CS Dhruval BaldhaIntroduction: The Companies Act, 2013 has introduced new concept of ‘One Person Company’ (herein after referred to as ‘OPC’). Section 3 (1) (c) has been notified vide notification dated 26th March, 2014 and the same shall be effective from 01st April, 2014.

It is a new form of business by which company can be incorporated with one person only. It enables the entrepreneur carrying the business in the Sole-Proprietor form of business to enter into a Corporate Framework. One Person Company is a hybrid of Sole-Proprietor and Company form of business, and has been provided with relaxed requirements under the Companies Act, 2013.

Governing Act and Rules:

Definition:

According to section 2 (62) of the companies Act, 2013, ‘One Person Company (OPC)’ means a company which has only one person as a member.
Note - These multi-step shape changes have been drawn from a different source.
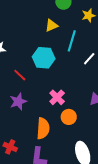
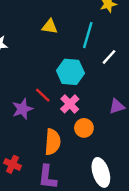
yellow triangle: (51, 25) -> (50, 27), moved, turned 32
cyan hexagon: (44, 58) -> (70, 72), moved
red line: (20, 75) -> (43, 95), moved

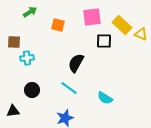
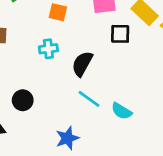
cyan cross: (27, 58) -> (48, 49), moved
cyan line: (69, 88) -> (89, 99), moved

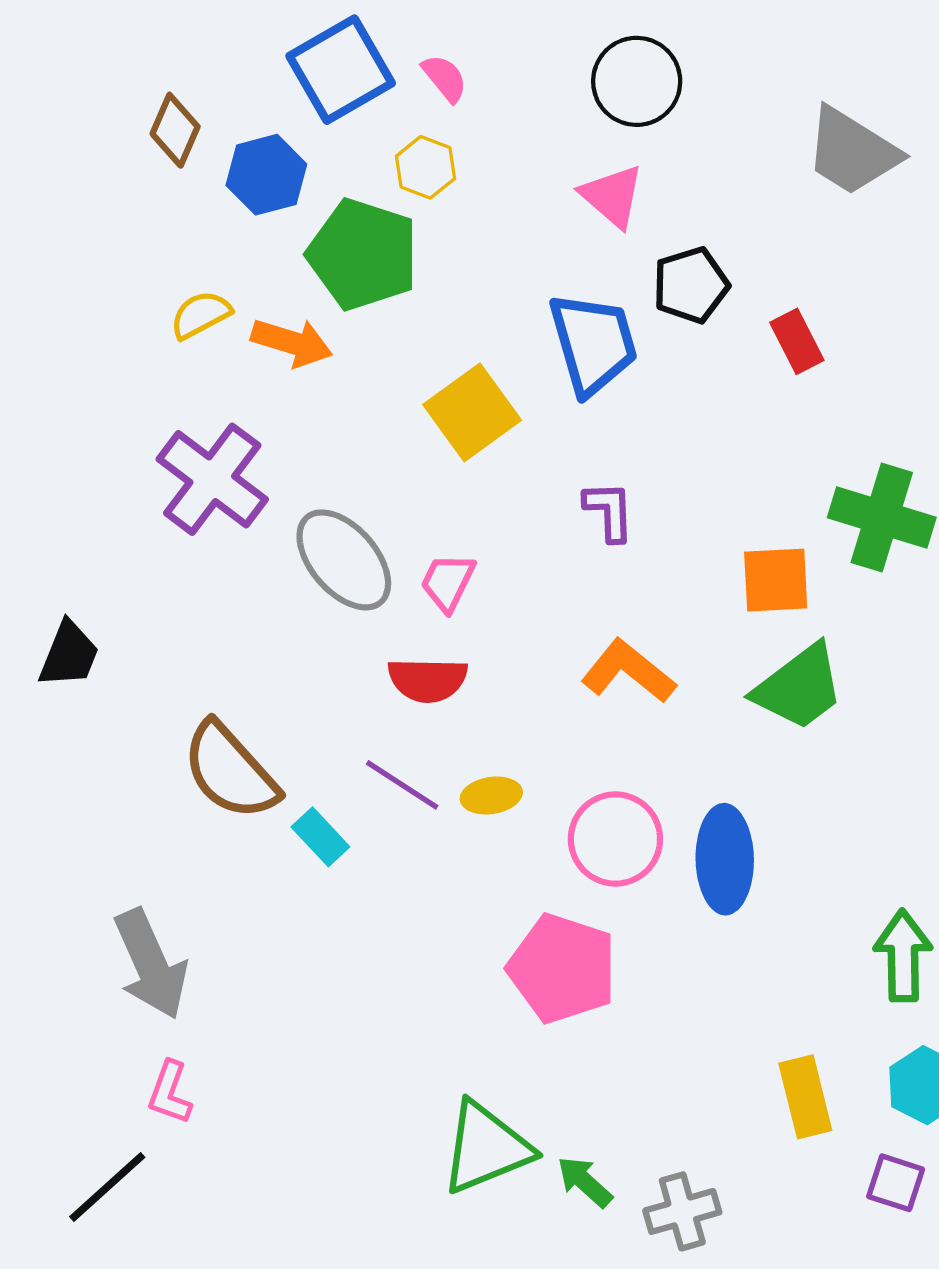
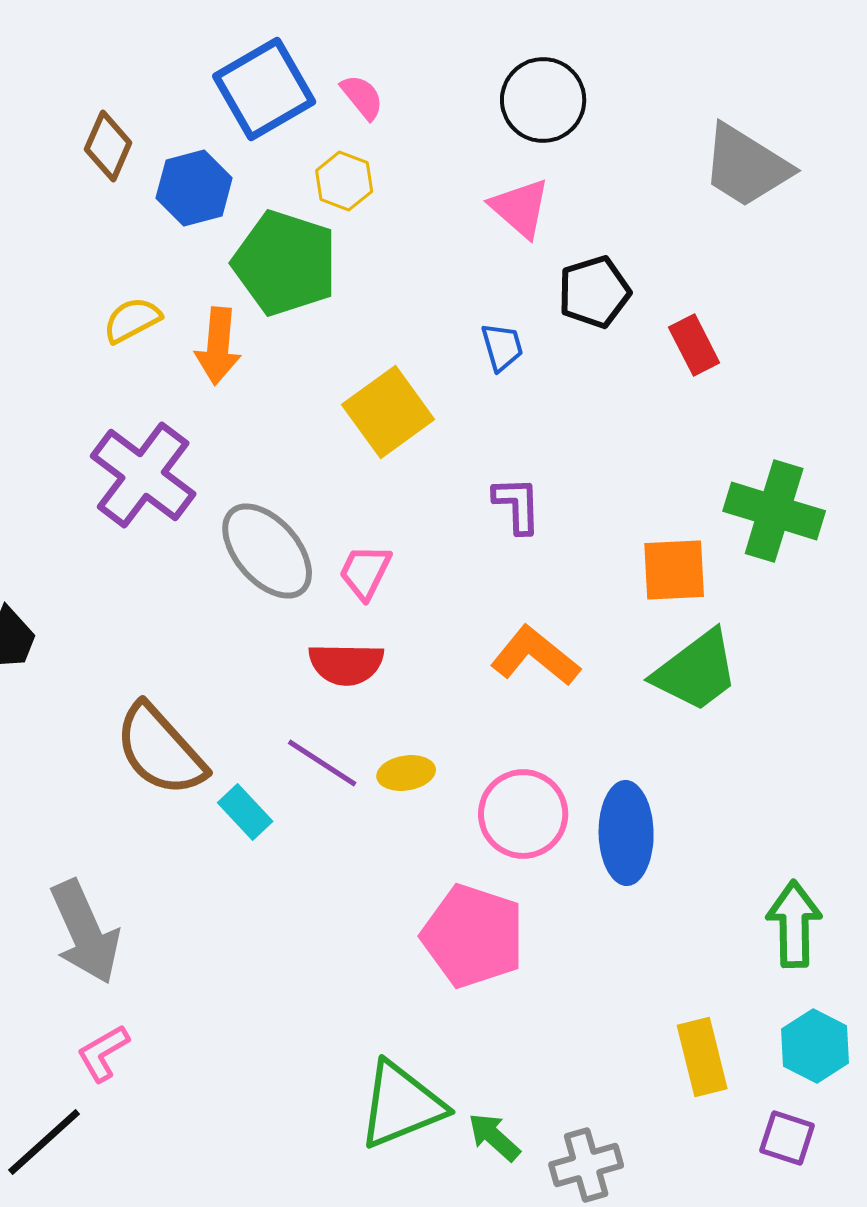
orange arrow: (292, 342) -> (218, 346), turned 78
blue trapezoid: (593, 343) -> (502, 347), size x0.5
pink L-shape: (170, 1093) -> (103, 1053), turned 40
Further, An OPC is owned and can be managed by one person as the sole member and director.

Member of OPC:

  • Only a natural person (Rule 3(1)(a));
  • The person should be an Indian citizen and resident in India only (Rule 3(1)(a));
  • No person shall be eligible to incorporate more than one OPC (Rule 3(2)).
  • A member of OPC becomes a member in another OPC, by virtue of his being a nominee in that OPC; such member shall meet the eligibility criteria specified in sub rule (2) of rule 3 within a period of one hundred and eighty (180) days (Rule 3 (3));
  • No minor shall become member OPC or can hold share with beneficial interest (Rule 3 (4)).

Nominee of OPC:

The subscriber to the memorandum of OPC shall nominate a person, after obtaining prior written consent of such person, who shall, in the event of the subscriber’s death or his incapacity to contract, become the member of that OPC (Rule 4 (1)).

  • Only a natural person can become a nominee (Rule 3(1) (b));
  • The nominee should be an Indian citizen and resident in India only (Rule 3(1) (b));
  • No person a become nominee in more than one OPC (Rule 3(2));
  • No minor shall become nominee of the OPC (Rule 3 (4)).

Explanation – the term “resident in India” means a person who has stayed in India for a period of not less than one hundred and eighty two (182) days during the immediately preceding one calendar year.

Directors of OPC:

  • Minimum one director is required.
  • First director shall be the person whose name is mentioned in Articles of Association.
  • The first director shall hold the office until the holding of general meeting. However, the first director can be re-appointed or another person can appointed on that meeting.
  • The OPC may have a maximum number of 15 directors.

Paid up share capital:

 Minimum paid up capital of Rs. 1,00,000/- (Rupees One Lakh).

Board of directors meeting:

The OPC is required to hold minimum two Board meeting during a calendar year and one meeting in each half of the calendar year and gap between two meetings is not more than 90 days [Section (173)(5)].

Annual general meeting:

The provision of holding of Annual General Meeting is not applicable to OPC.

Financial Statement of OPC:

The Financial statement of OPC includes balance sheet, profit and loss account and statement of changes in equity.

Financial statement may not include the cash flow statement.

The OPC is required to file the copy of financial statement within 180 days from the closure of the financial year [Section 137(1)].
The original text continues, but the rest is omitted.